### TASK ITEM
Retype all entries exactly, skipping pictures.
[Start of Attachment]
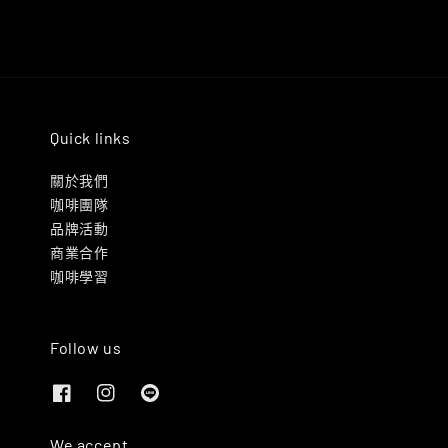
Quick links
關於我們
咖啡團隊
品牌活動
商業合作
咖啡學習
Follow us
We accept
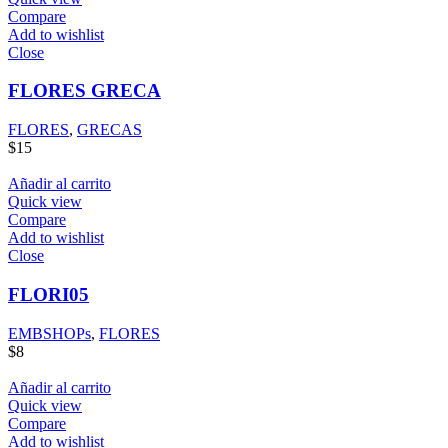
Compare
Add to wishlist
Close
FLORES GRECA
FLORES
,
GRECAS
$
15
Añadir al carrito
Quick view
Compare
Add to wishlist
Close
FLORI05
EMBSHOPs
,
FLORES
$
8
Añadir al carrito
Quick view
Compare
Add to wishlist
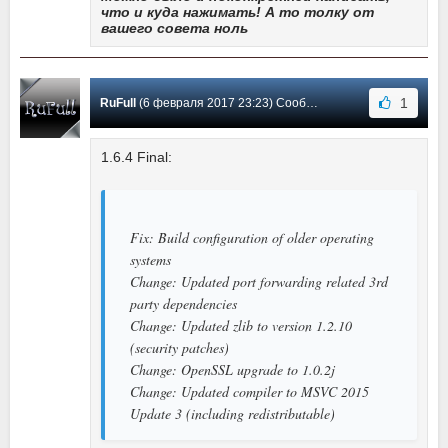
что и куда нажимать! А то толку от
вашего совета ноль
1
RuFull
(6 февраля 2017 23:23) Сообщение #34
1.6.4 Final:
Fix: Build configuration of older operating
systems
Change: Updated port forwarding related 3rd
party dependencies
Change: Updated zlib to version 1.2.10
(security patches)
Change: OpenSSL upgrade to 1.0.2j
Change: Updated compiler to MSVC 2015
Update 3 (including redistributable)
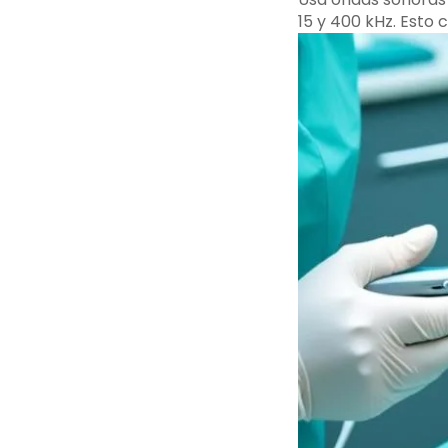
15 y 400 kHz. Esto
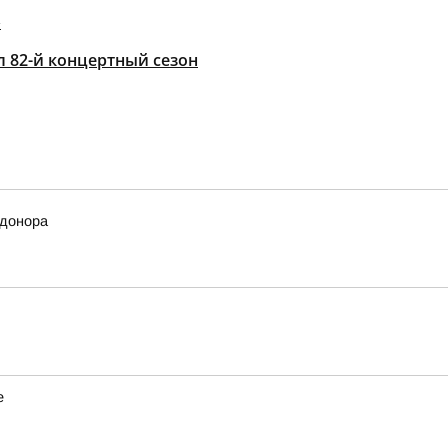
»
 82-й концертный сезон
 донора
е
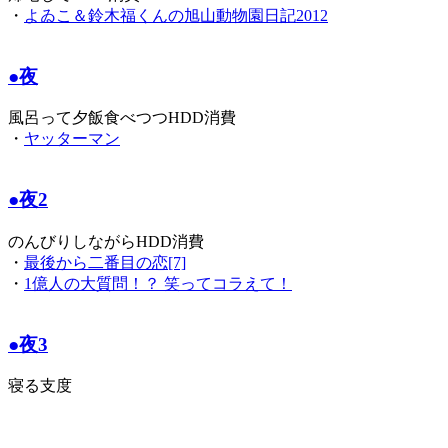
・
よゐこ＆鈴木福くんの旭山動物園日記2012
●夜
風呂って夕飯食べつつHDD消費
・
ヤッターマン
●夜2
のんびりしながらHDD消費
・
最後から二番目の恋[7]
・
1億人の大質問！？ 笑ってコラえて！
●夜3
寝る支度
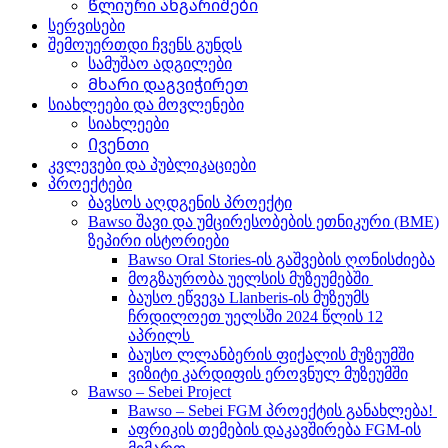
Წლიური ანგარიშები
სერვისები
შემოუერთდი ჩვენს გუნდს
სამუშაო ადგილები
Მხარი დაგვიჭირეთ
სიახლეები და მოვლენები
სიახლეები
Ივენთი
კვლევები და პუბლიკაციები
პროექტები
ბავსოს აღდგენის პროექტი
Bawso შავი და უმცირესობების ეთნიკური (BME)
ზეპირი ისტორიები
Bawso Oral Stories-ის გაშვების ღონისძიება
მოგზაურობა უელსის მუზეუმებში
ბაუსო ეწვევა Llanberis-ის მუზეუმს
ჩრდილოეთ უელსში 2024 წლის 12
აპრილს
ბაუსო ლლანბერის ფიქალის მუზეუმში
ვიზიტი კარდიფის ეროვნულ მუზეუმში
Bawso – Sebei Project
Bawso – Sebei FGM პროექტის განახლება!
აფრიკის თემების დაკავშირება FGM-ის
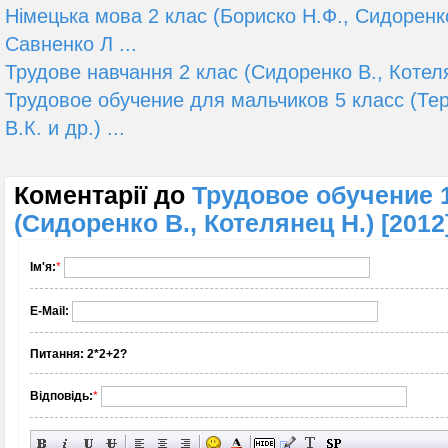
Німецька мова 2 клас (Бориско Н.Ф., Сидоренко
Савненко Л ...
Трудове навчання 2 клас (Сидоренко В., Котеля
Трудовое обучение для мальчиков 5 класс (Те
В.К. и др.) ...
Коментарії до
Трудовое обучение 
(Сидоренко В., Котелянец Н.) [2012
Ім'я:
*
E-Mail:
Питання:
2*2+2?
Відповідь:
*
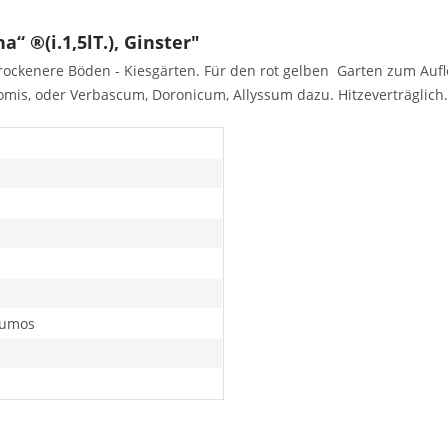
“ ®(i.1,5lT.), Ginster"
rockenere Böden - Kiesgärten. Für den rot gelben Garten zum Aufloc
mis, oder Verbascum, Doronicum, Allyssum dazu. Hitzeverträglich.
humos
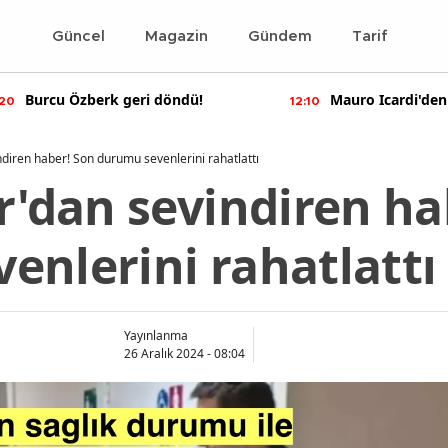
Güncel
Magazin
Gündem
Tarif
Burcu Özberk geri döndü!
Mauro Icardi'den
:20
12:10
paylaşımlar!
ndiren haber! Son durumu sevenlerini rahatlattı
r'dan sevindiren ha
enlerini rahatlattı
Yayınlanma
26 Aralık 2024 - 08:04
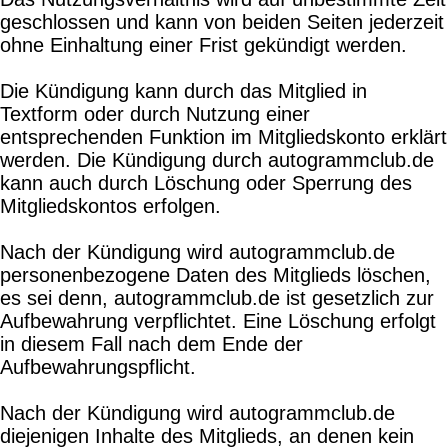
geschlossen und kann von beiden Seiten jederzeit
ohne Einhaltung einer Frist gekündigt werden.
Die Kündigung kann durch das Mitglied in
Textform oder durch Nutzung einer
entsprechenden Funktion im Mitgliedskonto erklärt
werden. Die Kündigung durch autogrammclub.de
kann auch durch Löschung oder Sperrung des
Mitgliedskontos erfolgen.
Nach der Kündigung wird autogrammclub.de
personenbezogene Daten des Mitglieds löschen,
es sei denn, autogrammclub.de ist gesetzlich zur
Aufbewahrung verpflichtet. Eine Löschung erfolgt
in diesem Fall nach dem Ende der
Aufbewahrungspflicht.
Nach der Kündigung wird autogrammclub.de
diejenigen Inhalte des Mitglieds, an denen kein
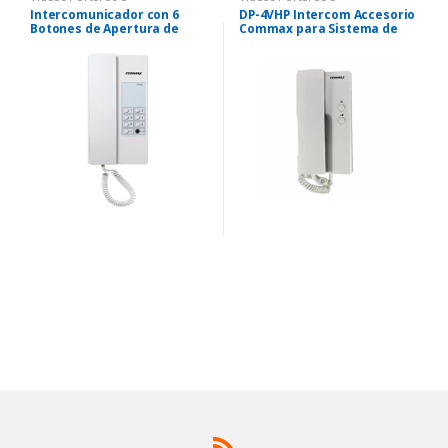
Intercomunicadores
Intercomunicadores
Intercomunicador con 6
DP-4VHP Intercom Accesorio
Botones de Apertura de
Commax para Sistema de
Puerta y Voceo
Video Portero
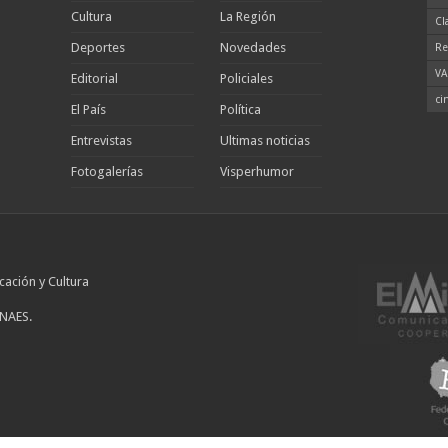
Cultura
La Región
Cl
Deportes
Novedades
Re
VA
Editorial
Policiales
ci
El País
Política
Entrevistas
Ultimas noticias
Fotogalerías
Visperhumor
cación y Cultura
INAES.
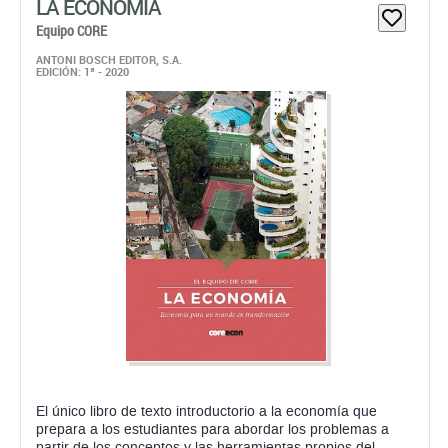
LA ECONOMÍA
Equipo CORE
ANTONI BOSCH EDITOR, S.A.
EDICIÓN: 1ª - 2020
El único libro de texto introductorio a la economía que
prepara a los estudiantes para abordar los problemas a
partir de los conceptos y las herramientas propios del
[End of Attachment]
### EXERCISE OUTPUT
Quick links
關於我們
咖啡團隊
品牌活動
商業合作
咖啡學習
Follow us
We accept
Compare
Add to wishlist
Close
FLORES GRECA
FLORES
,
GRECAS
$
15
Añadir al carrito
Quick view
Compare
Add to wishlist
Close
FLORI05
EMBSHOPs
,
FLORES
$
8
Añadir al carrito
Quick view
Compare
Add to wishlist
что и куда нажимать! А то толку от
вашего совета ноль
1
RuFull
(6 февраля 2017 23:23) Сообщение #34
1.6.4 Final:
Fix: Build configuration of older operating
systems
Change: Updated port forwarding related 3rd
party dependencies
Change: Updated zlib to version 1.2.10
(security patches)
Change: OpenSSL upgrade to 1.0.2j
Change: Updated compiler to MSVC 2015
Update 3 (including redistributable)
15 y 400 kHz. Esto
»
 82-й концертный сезон
 донора
е
・
よゐこ＆鈴木福くんの旭山動物園日記2012
●夜
風呂って夕飯食べつつHDD消費
・
ヤッターマン
●夜2
のんびりしながらHDD消費
・
最後から二番目の恋[7]
・
1億人の大質問！？ 笑ってコラえて！
●夜3
寝る支度
Წლიური ანგარიშები
სერვისები
შემოუერთდი ჩვენს გუნდს
სამუშაო ადგილები
Მხარი დაგვიჭირეთ
სიახლეები და მოვლენები
სიახლეები
Ივენთი
კვლევები და პუბლიკაციები
პროექტები
ბავსოს აღდგენის პროექტი
Bawso შავი და უმცირესობების ეთნიკური (BME)
ზეპირი ისტორიები
Bawso Oral Stories-ის გაშვების ღონისძიება
მოგზაურობა უელსის მუზეუმებში
ბაუსო ეწვევა Llanberis-ის მუზეუმს
ჩრდილოეთ უელსში 2024 წლის 12
აპრილს
ბაუსო ლლანბერის ფიქალის მუზეუმში
ვიზიტი კარდიფის ეროვნულ მუზეუმში
Bawso – Sebei Project
Bawso – Sebei FGM პროექტის განახლება!
აფრიკის თემების დაკავშირება FGM-ის
Німецька мова 2 клас (Бориско Н.Ф., Сидоренко
Савненко Л ...
Трудове навчання 2 клас (Сидоренко В., Котеля
Трудовое обучение для мальчиков 5 класс (Те
В.К. и др.) ...
Коментарії до
Трудовое обучение 
(Сидоренко В., Котелянец Н.) [2012
Ім'я:
*
E-Mail:
Питання:
2*2+2?
Відповідь:
*
“ ®(i.1,5lT.), Ginster"
rockenere Böden - Kiesgärten. Für den rot gelben Garten zum Aufloc
mis, oder Verbascum, Doronicum, Allyssum dazu. Hitzeverträglich.
humos
Güncel
Magazin
Gündem
Tarif
Burcu Özberk geri döndü!
Mauro Icardi'den
:20
12:10
paylaşımlar!
ndiren haber! Son durumu sevenlerini rahatlattı
r'dan sevindiren ha
enlerini rahatlattı
Yayınlanma
26 Aralık 2024 - 08:04
geschlossen und kann von beiden Seiten jederzeit
ohne Einhaltung einer Frist gekündigt werden.
Die Kündigung kann durch das Mitglied in
Textform oder durch Nutzung einer
entsprechenden Funktion im Mitgliedskonto erklärt
werden. Die Kündigung durch autogrammclub.de
kann auch durch Löschung oder Sperrung des
Mitgliedskontos erfolgen.
Nach der Kündigung wird autogrammclub.de
personenbezogene Daten des Mitglieds löschen,
es sei denn, autogrammclub.de ist gesetzlich zur
Aufbewahrung verpflichtet. Eine Löschung erfolgt
in diesem Fall nach dem Ende der
Aufbewahrungspflicht.
Nach der Kündigung wird autogrammclub.de
diejenigen Inhalte des Mitglieds, an denen kein
Intercomunicadores
Intercomunicadores
Intercomunicador con 6
DP-4VHP Intercom Accesorio
Botones de Apertura de
Commax para Sistema de
Puerta y Voceo
Video Portero
Cultura
La Región
Cl
Deportes
Novedades
Re
VA
Editorial
Policiales
ci
El País
Política
Entrevistas
Ultimas noticias
Fotogalerías
Visperhumor
cación y Cultura
INAES.
LA ECONOMÍA
Equipo CORE
ANTONI BOSCH EDITOR, S.A.
EDICIÓN: 1ª - 2020
El único libro de texto introductorio a la economía que
prepara a los estudiantes para abordar los problemas a
partir de los conceptos y las herramientas propios del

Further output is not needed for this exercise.